In Jung’s essay, Concerning Rebirth, he tells this story.

“There was once a queer old man who lived in a cave, where he had sought refuge from the noise of the villages. He was reputed to be a sorcerer, and therefore he had disciples who hoped to learn the art of sorcery from him. But he himself was not thinking of any such thing. He was only seeking to know what it was that he did not know, but which, he felt certain, was always happening. After meditating for a very long time on that which is beyond meditation, he saw no other way of escape from his predicament than to take a piece of red chalk and draw all kinds of diagrams on the walls of his cave, in order to find out what that which he did not know might look like. After many attempts he hit on the circle. “That’s right,” he felt, “and now for a quadrangle inside it!” –which made it better still. His disciples were curious; but all they could make out was that the old man was up to something, and they would have given anything to know what he was doing. But when they asked him: “What are you doing there?” he made no reply. Then they discovered the diagrams on the wall and said: “That’s it!” –and they all imitated the diagrams. But in so doing they turned the whole process upside down, without noticing it: they anticipated the result in the hope of making the process repeat itself, which had led to that result. This is how it happened then and how it still happens today.”

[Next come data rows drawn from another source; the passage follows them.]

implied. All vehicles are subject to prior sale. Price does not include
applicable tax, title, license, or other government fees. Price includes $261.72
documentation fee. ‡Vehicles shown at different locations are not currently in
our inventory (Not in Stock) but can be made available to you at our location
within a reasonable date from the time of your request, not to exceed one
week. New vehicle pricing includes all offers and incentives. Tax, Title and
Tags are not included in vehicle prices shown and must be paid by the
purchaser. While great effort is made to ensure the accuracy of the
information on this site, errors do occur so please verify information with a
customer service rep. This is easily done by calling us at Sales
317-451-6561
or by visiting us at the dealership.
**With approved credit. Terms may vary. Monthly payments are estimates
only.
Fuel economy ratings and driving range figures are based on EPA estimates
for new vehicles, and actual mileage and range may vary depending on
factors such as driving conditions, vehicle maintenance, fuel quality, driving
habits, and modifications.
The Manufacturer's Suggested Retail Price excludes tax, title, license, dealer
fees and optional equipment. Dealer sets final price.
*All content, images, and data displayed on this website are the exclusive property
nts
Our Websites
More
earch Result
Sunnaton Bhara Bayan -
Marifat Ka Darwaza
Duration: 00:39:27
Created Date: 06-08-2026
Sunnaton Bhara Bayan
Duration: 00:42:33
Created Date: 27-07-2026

Jung spent a good part of his life trying to explain what the individuation process looked like. Self Knowledge, he said, is one of the most difficult and exacting of the arts. As a creative psychological process, as a spiritual art, he likened it to alchemy. Using the metaphor of gold making, he drew his own diagrams on the inside of his cave. He created his truth, his story, while holding the tension between the personal and the archetypal. He left us portraits and maps.

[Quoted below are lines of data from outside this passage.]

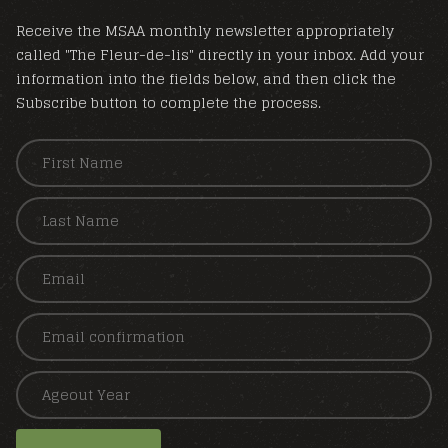
Receive the MSAA monthly newsletter appropriately
called "The Fleur-de-lis" directly in your inbox. Add your
information into the fields below, and then click the
Subscribe button to complete the process.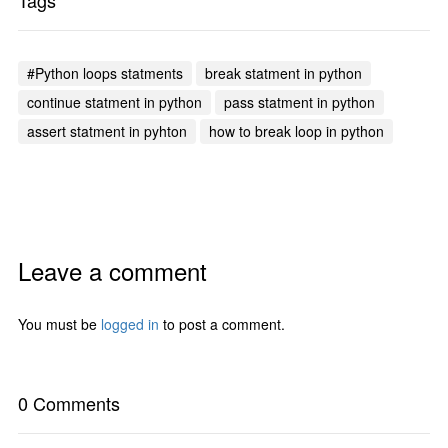
Tags
#Python loops statments
break statment in python
continue statment in python
pass statment in python
assert statment in pyhton
how to break loop in python
Leave a comment
You must be
logged in
to post a comment.
0 Comments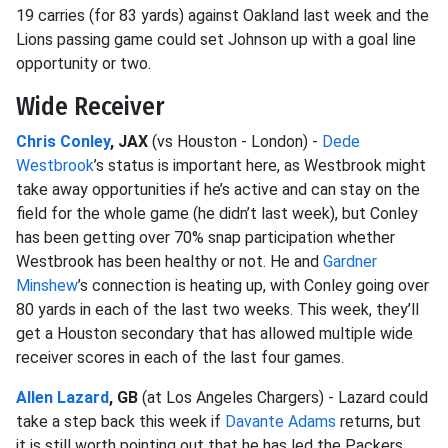
19 carries (for 83 yards) against Oakland last week and the
Lions passing game could set Johnson up with a goal line
opportunity or two.
Wide Receiver
Chris Conley
, JAX
(vs Houston - London) -
Dede
Westbrook
’s status is important here, as Westbrook might
take away opportunities if he’s active and can stay on the
field for the whole game (he didn’t last week), but Conley
has been getting over 70% snap participation whether
Westbrook has been healthy or not. He and
Gardner
Minshew
’s connection is heating up, with Conley going over
80 yards in each of the last two weeks. This week, they’ll
get a Houston secondary that has allowed multiple wide
receiver scores in each of the last four games.
Allen Lazard
, GB
(at Los Angeles Chargers) - Lazard could
take a step back this week if
Davante Adams
returns, but
it is still worth pointing out that he has led the Packers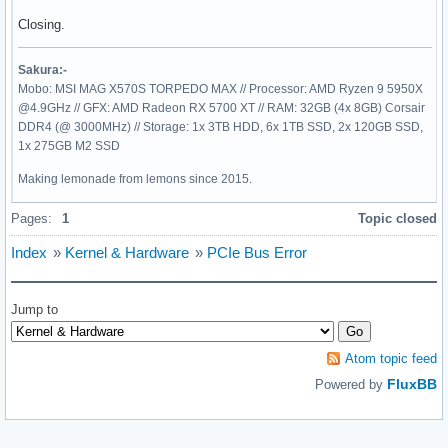
Closing.
Sakura:-
Mobo: MSI MAG X570S TORPEDO MAX // Processor: AMD Ryzen 9 5950X
@4.9GHz // GFX: AMD Radeon RX 5700 XT // RAM: 32GB (4x 8GB) Corsair
DDR4 (@ 3000MHz) // Storage: 1x 3TB HDD, 6x 1TB SSD, 2x 120GB SSD,
1x 275GB M2 SSD
Making lemonade from lemons since 2015.
Pages:
1
Topic closed
Index
»
Kernel & Hardware
»
PCIe Bus Error
Jump to
Atom topic feed
FluxBB
Powered by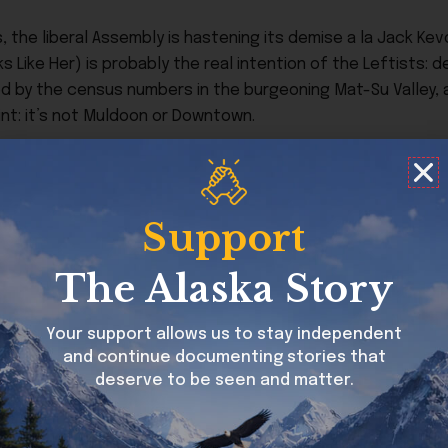
 is, the liberal Assembly is hastening its demise a la Jack Ke
s Like Her) is probably the real intention of the Leftists: 
ed by the census numbers in the burgeoning Mat-Su Valley, 
int: it’s not Muldoon or Downtown.
ange in a little over two months. Assembly Members Jared 
ative members on a 12-member body. Myers is not running fo
ve seats held by Leftists are up for grabs in two months. If
Support
 the Assembly is suddenly a conservative majority of 8-4, 
The Alaska Story
 remain in Anchorage raising your family, running your busine
th
d flip the Assembly on April 7
. Here are my recommendat
Your support allows us to stay independent
m to vote:
and continue documenting stories that
deserve to be seen and matter.
ve
Justin Milette
to replace term-limited Chris Constant. 
x Powers are also running.)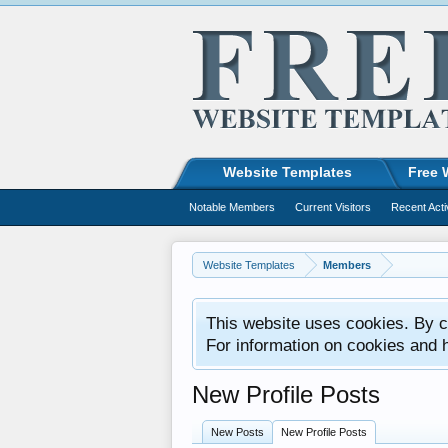
Website Templates
Free 
Notable Members
Current Visitors
Recent Acti
Website Templates
Members
This website uses cookies. By co
For information on cookies and 
New Profile Posts
New Posts
New Profile Posts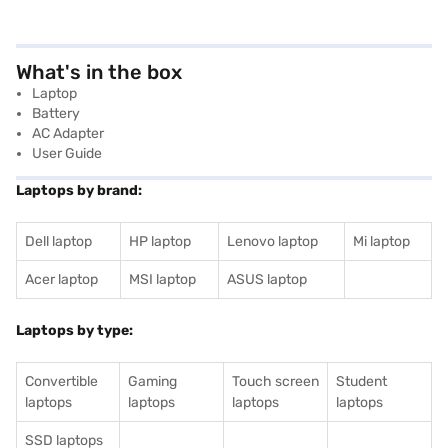
What's in the box
Laptop
Battery
AC Adapter
User Guide
Laptops by brand:
Dell laptop
HP laptop
Lenovo laptop
Mi laptop
Acer laptop
MSI laptop
ASUS laptop
Laptops by type:
Convertible
Gaming
Touch screen
Student
laptops
laptops
laptops
laptops
SSD laptops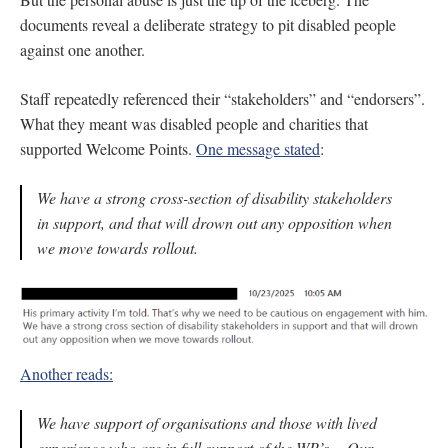
documents reveal a deliberate strategy to pit disabled people
against one another.
Staff repeatedly referenced their “stakeholders” and “endorsers”.
What they meant was disabled people and charities that
supported Welcome Points.
One message stated
:
We have a strong cross-section of disability stakeholders
in support, and that will drown out any opposition when
we move towards rollout.
Another reads:
We have support of organisations and those with lived
experience who are in full support of the WP’s… Our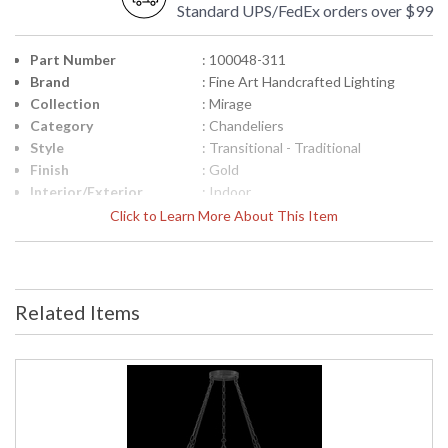
Standard UPS/FedEx orders over $99
Part Number
: 100048-311
Brand
: Fine Art Handcrafted Lighting
Collection
: Mirage
Category
: Chandeliers
Style
: Transitional - Traditional
Finish
: Gold
Interior/Exterior
: Indoor
Height (inches)
: 17.5
Click to Learn More About This Item
Width (inches)
: 49.75
Maximum Overall
: 21 - 92
Height
Shape
: Round
Related Items
Canopy
: 1.25"H x 8.75"W
Item Weight (lbs.)
: 60
Safety Rating
: Meets Applicable UL Standards for
Indoor Dry Location
ADA
: No
UPC
: '714318363640
Wire Length
: 6 ft.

Truth, Jung said, needs a language that alters with the spirit of the times. Each person’s story, it seems to me, contributes to that venture. There are of course the gifted, whose creativity appears, while not without work, as instinctual as the spider’s web-making, or The Red Book of Jung, or the horn-playing of Myles. Here meaning is not found in explanation but in essence. Art and archetype appear as one. 

And then there are the rest of us. Like the mythical Psyche, we rely on the aid of the ants that arrived in her story to assist in the task of sorting through inextricable minutiae. These tiny creatures that in the song we sing to our children, “go down into the earth to get out of the rain,” are social insects. In the myth, they are the agents of Eros. It is Eros, Psyche’s lover, that principle of relatedness and self-care, that mystery within every psyche, which we await when creativity eludes us.

Through the lens of Jungian psychology, our self-portraits employ our efforts to portray our deepest truths, claim our shadows, and celebrate our daily lives in the service of what Jung called the Self, or the image of the divine within. There is no formulaic sequencing of how many times and ways one must fall apart and come together, no necessary pacing on this journey toward wholeness. Whether we descend and ascend with revelatory intensity, or crawl like a snail, or simply sit, the way my father often did, the way I love to do, we become who we are.

I believe, one way or another, we are all laboring with the birth of our world’s ever-emerging consciousness. Our self-expressions appear in our faces and in our eyes. Sometimes we write them. Or sing them, or dance them, or paint them. We laugh them. Weep them. Pray them. And dream them.
 
In the modern allegorical love story of Avatar, the feminine Natiri says, “I see you,” to her beloved masculine counterpart, Jake. “I see you,” he replies.
 
Individuation is a love story, because without love, love as a depth of self-knowledge and compassion, and a depth of self-knowledge and compassion shared, we don’t get too far.